The Chinese in the mid-60’s made a concerted effort to find an effective antimalarial. Chinese scientists searched for effective antimalarials from both modern drugs and their ancient medicines.
Project 523 was initiated on 23 of May 1967 for this purpose. It was a multicentre collaboration and led to the discovery of a new drug from the Chinese plant Artemisia annua . This plant has been used since ancient times for fever. Organic extracts of the leaves of Artemisia annua were thoroughly studied. Scientists gradually identified substances that had antimalarial properties, determined their chemical structures, and characterized their physico-chemical properties. Antimalarial properties of various chemical structures were tested in animal models of malaria and then in human malaria.

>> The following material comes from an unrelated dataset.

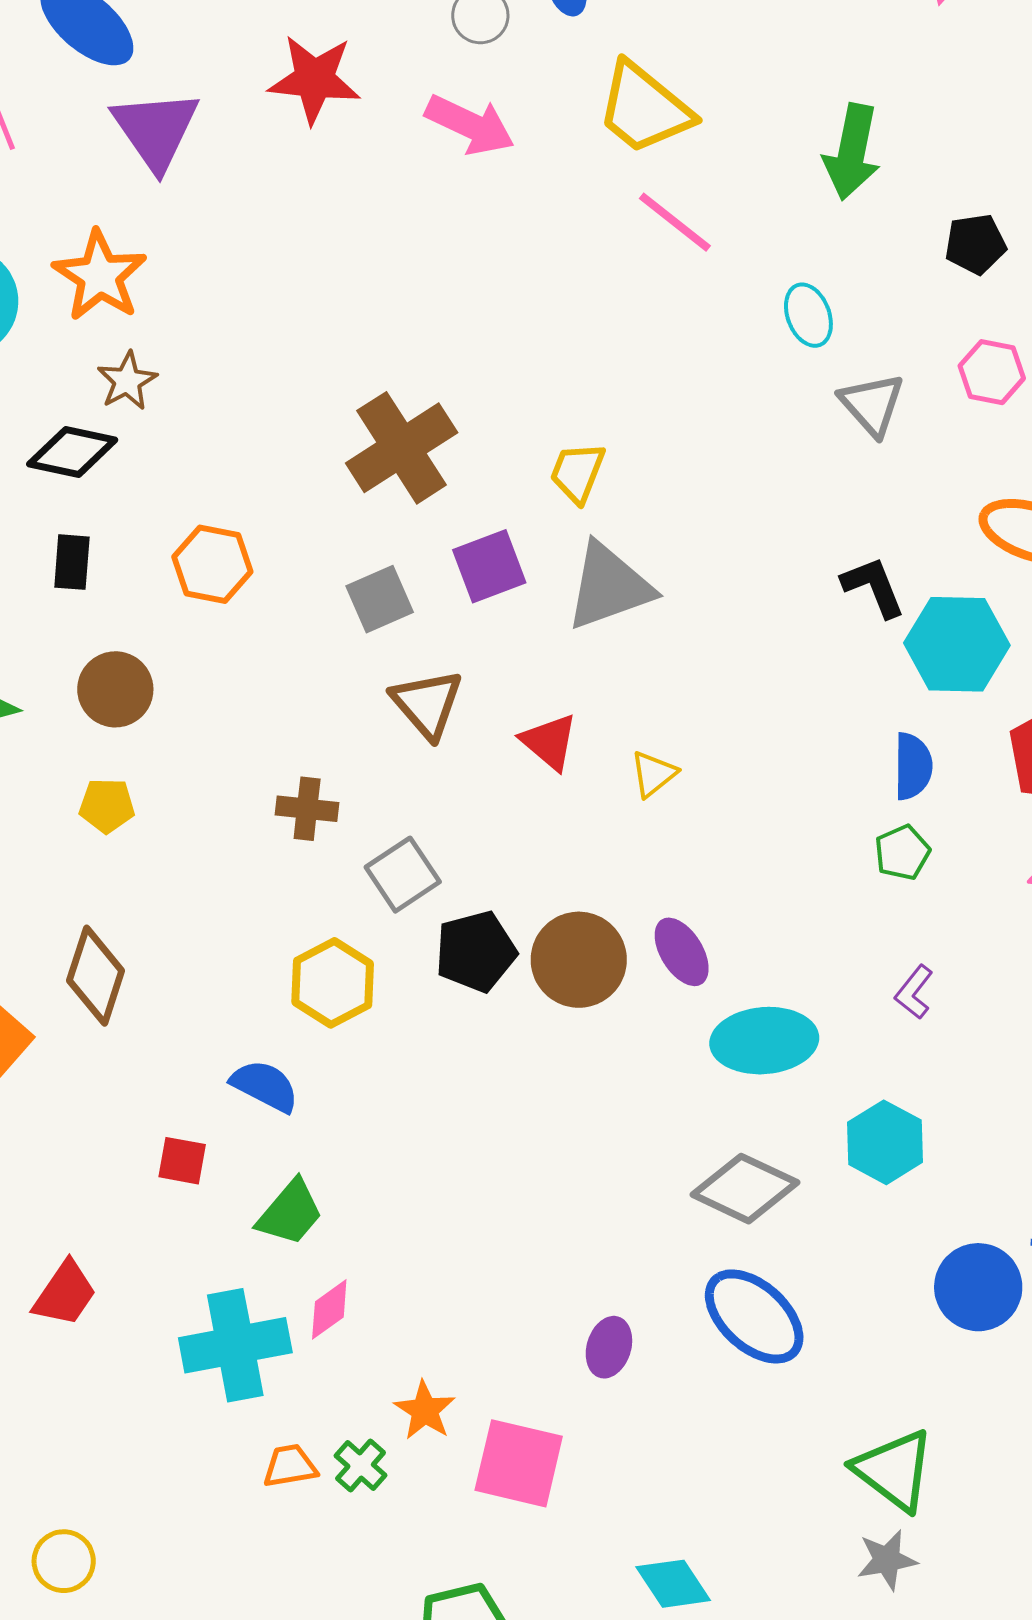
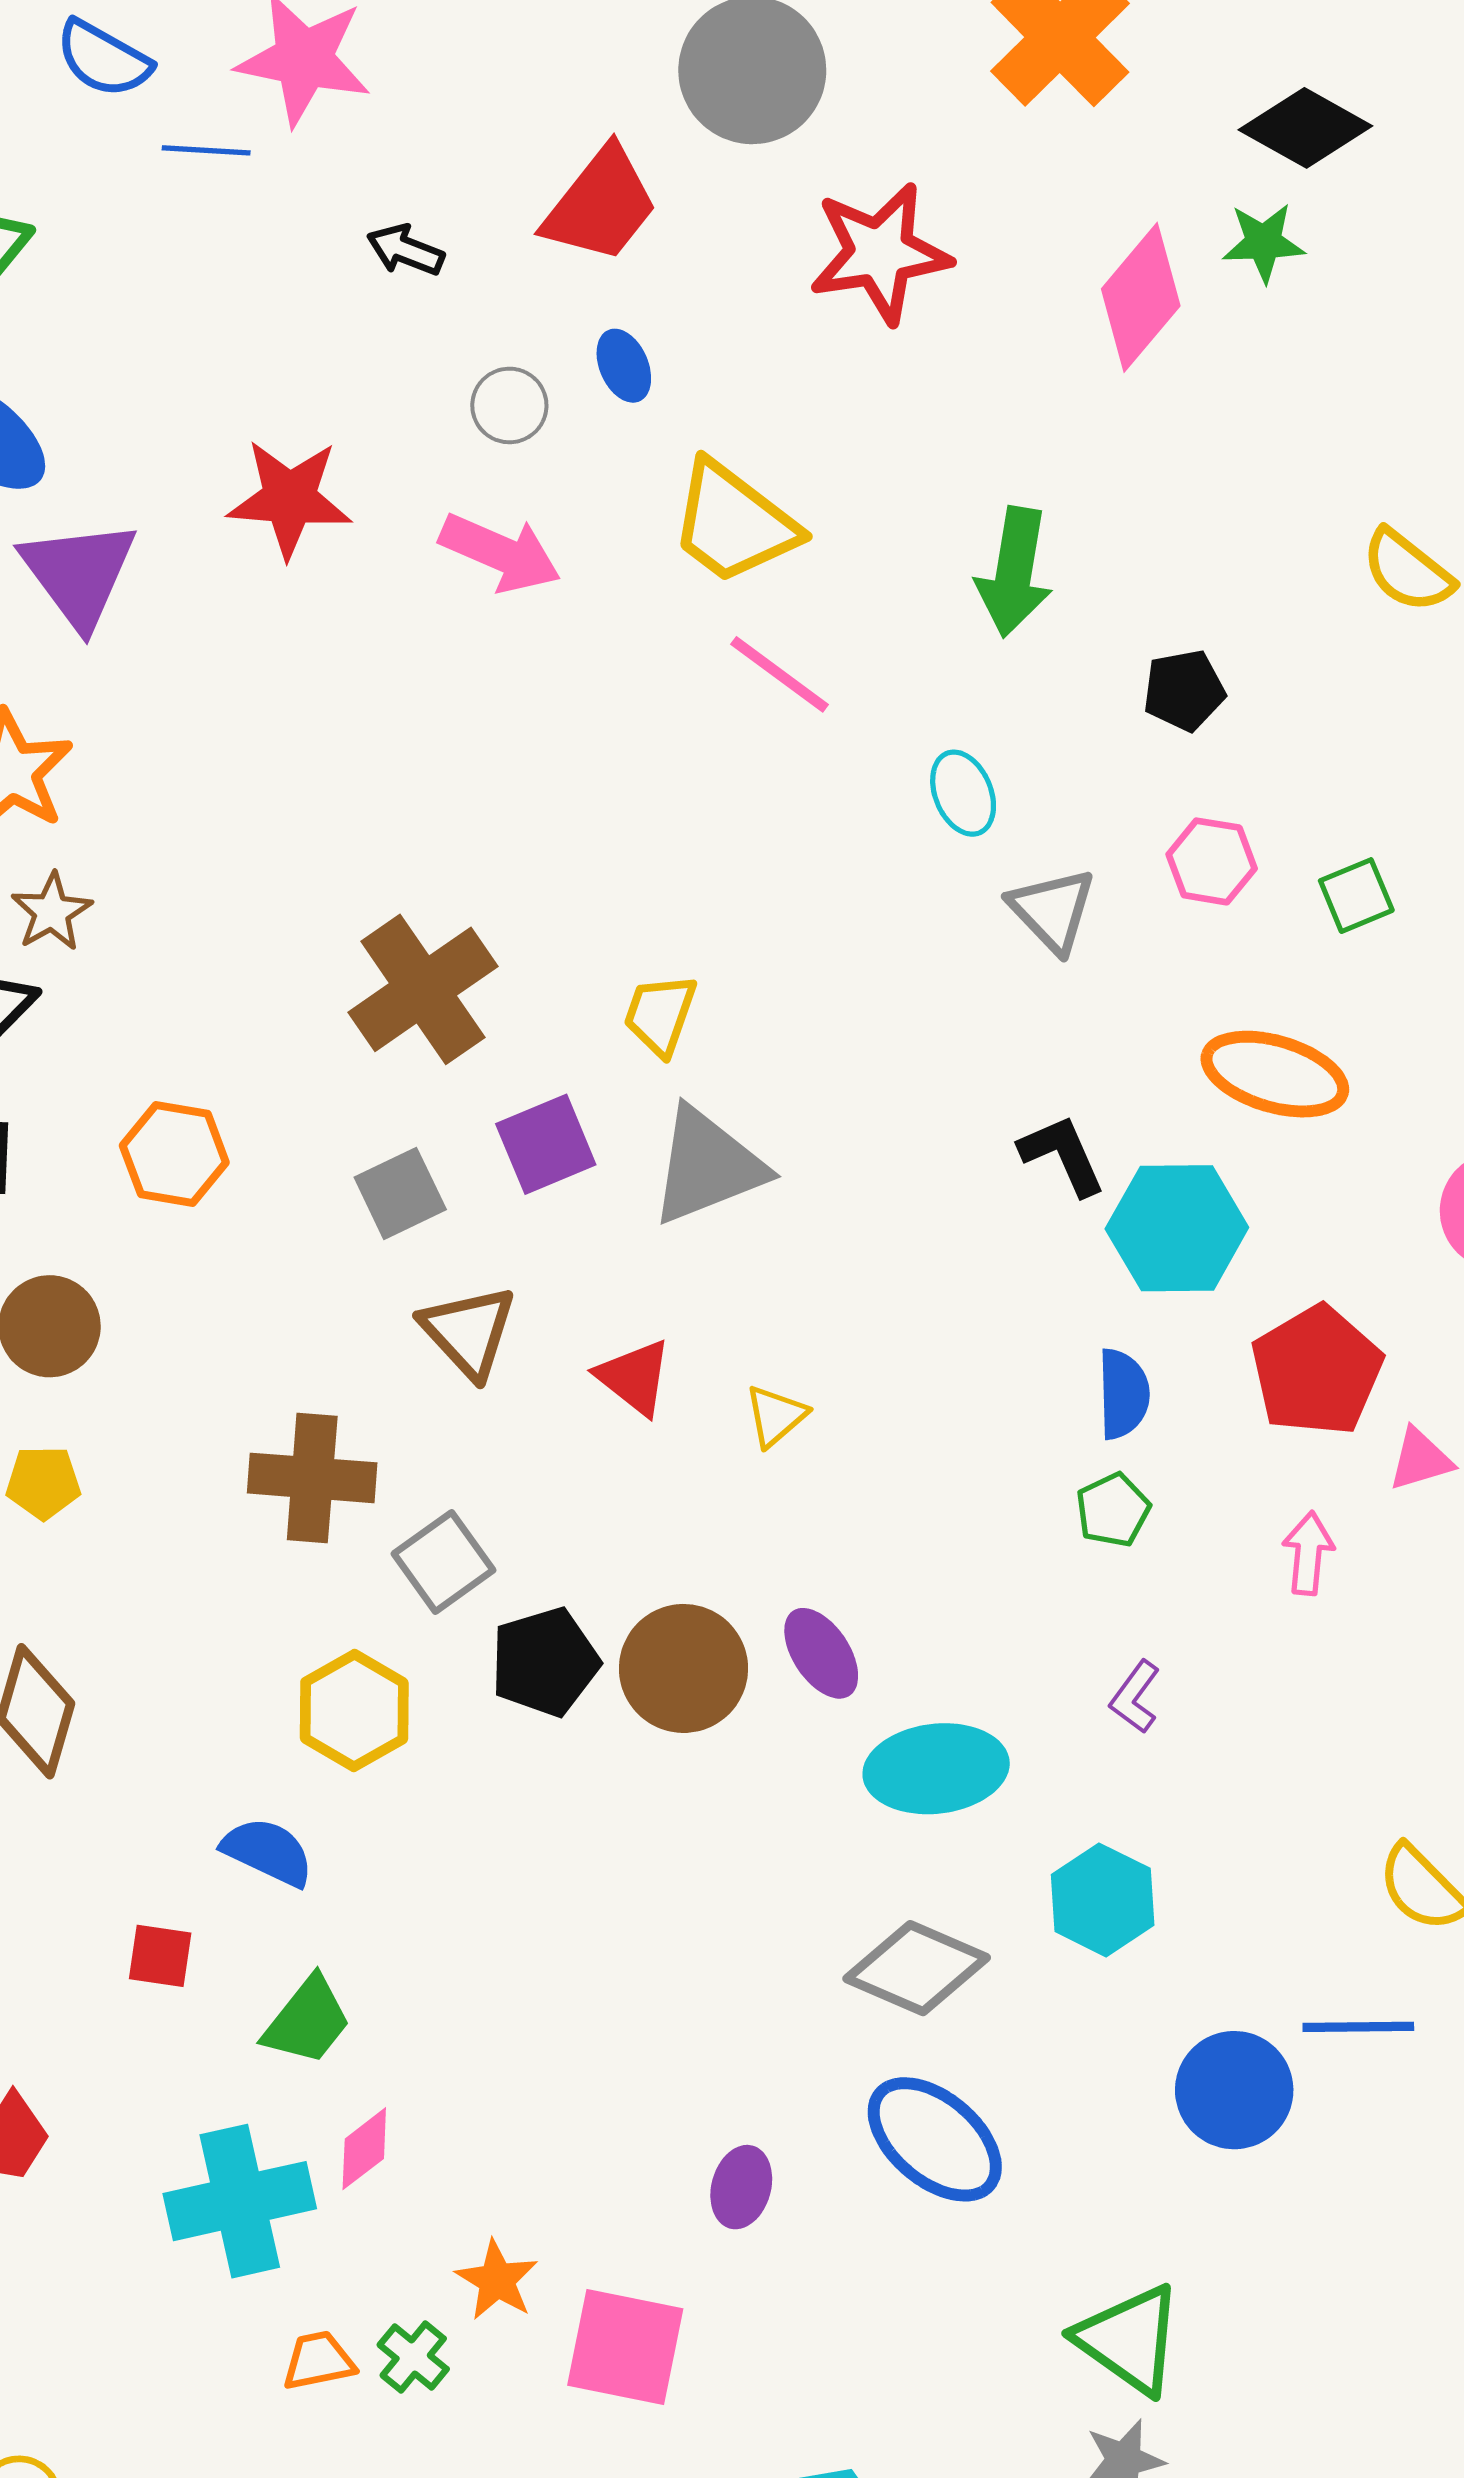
brown cross: (307, 809) -> (312, 1478), size x1.5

One great discovery, qinghaosu which was later called artemisinin, produced the most effective and the most rapid clearance of malaria parasites ever observed for any known drug. It was isolated in 1972 from the leaves of the traditional medicine Artemisia annuaand was found powerful against Plasmodium falciparum.
Experts in chemistry labored to alter the molecule of qinghaosu by chemical reduction to produce dihydroqinghaosu (dihydroartemisinin) and this semisynthetic drug was even a more potent antimalarial. More chemical modification were made to make it more oil soluble, yielding arteether and artemether and more water soluble, yielding artesunate and artelinic acid. Artemether and artesunate as stable analogues have become popularly used drugs. However it took numerous laboratory studies and clinical trials to reach this stage. Professor Li Guo Qiao, a professor of traditional Chinese medicine from Guangzhou led extensive clinical trials that revealed the effectiveness of these drugs in both uncomplicated and cerebral malaria. In 1979 the Qinghaosu Antimalaria Coordinating Research Group published in English the physicochemical properties, antimalarial activity, and clinical evaluation of artemisinin in the Chinese Medical Journal.

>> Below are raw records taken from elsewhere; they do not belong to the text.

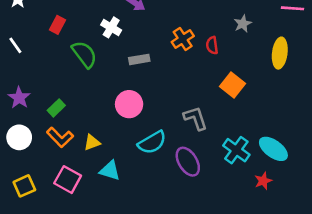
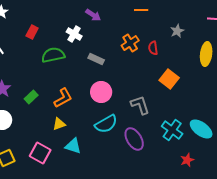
green semicircle: (84, 54) -> (53, 55), turned -65
gray rectangle: (139, 59) -> (96, 59), turned 35
pink circle: (129, 104) -> (101, 92), moved
orange L-shape: (60, 137) -> (63, 98), moved, turned -75
red star: (263, 181) -> (187, 160), moved

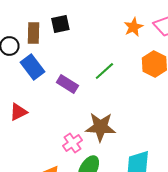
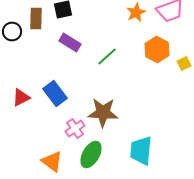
blue rectangle: (32, 67) -> (55, 94), moved
purple rectangle: (67, 84) -> (70, 42), moved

The 2015 Nobel Prize for Medicine or Physiology was awarded to William C. Campbell and Satoshi Ômura for their discovery of avermectins, and to Tu You You for her contribution to the discovery of artemisinin.

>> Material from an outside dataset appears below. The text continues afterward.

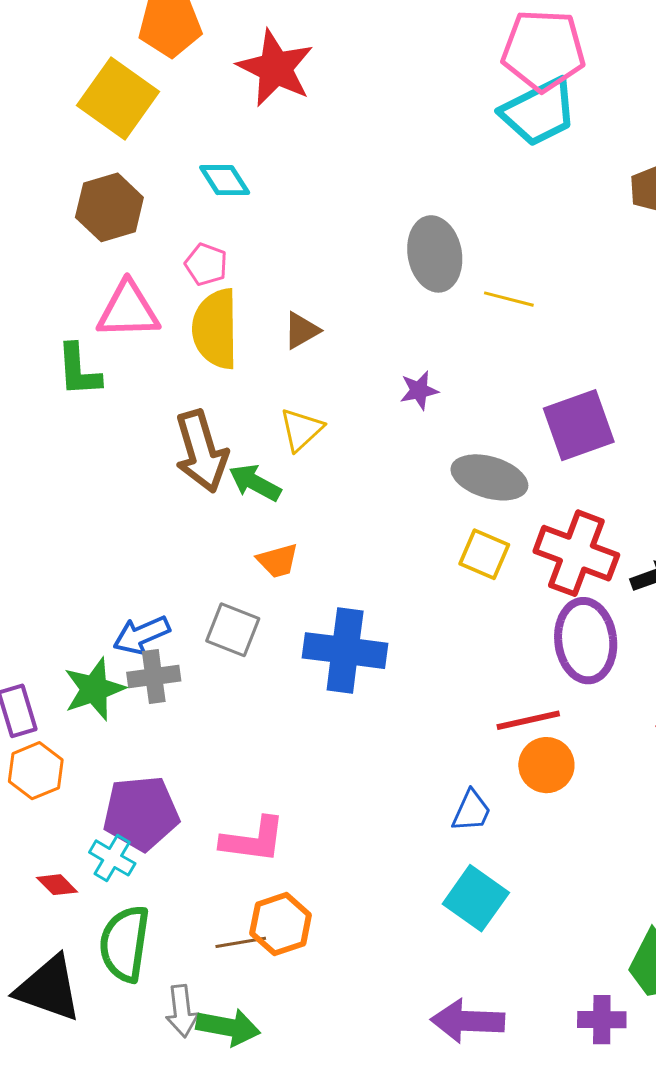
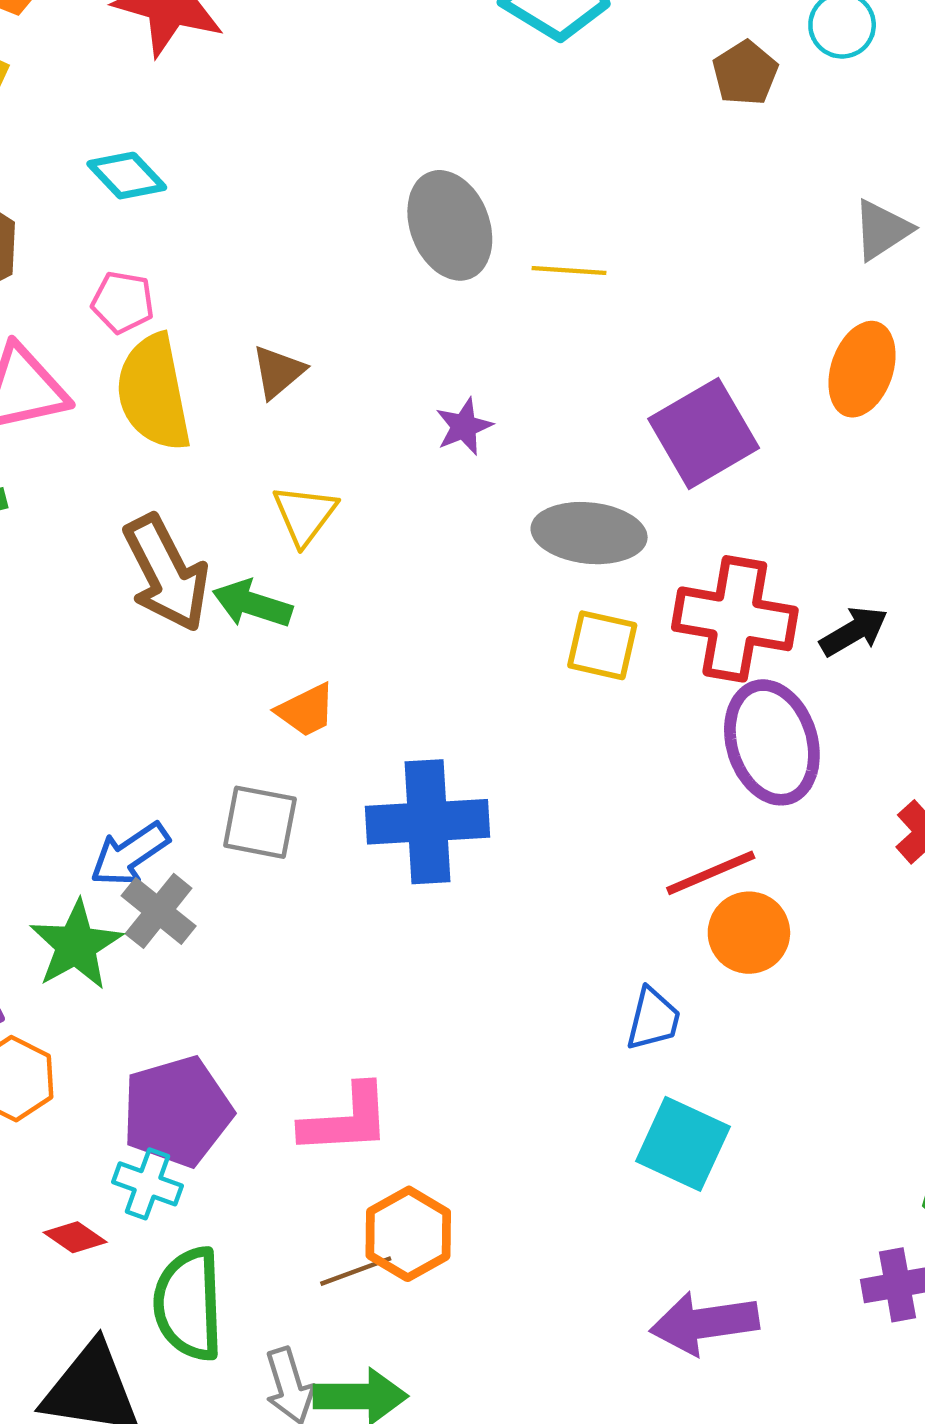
gray cross: (154, 677) -> (159, 911), turned -33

The biological activity of artemisinin and its derivatives is due to the reactivity of an endoperoxide bridge in their molecular structure. Artemisinin derivatives are fast drugs, cause rapid clearance of the malaria parasites from the blood and produce rapid recovery from malaria symptoms. Because the drugs are metabolized by liver enzymes and removed from the body fast, another drug must be used that has a slower onset of action and longer duration of action and will complete the clearance of remaining parasites such a hypnozoites in tissues after the first 48 hr, hence the use of artemisinin based combination therapies (ACTs). Artemisinin and its derivatives are generally not used in monotherapy.
Artesunate given orally in combination with another drug is used for uncomplicated malaria. However, intravenous artesunate (AS) and intramuscular artemether (AM) are clearly effective in reducing incidences of malaria deaths around the world.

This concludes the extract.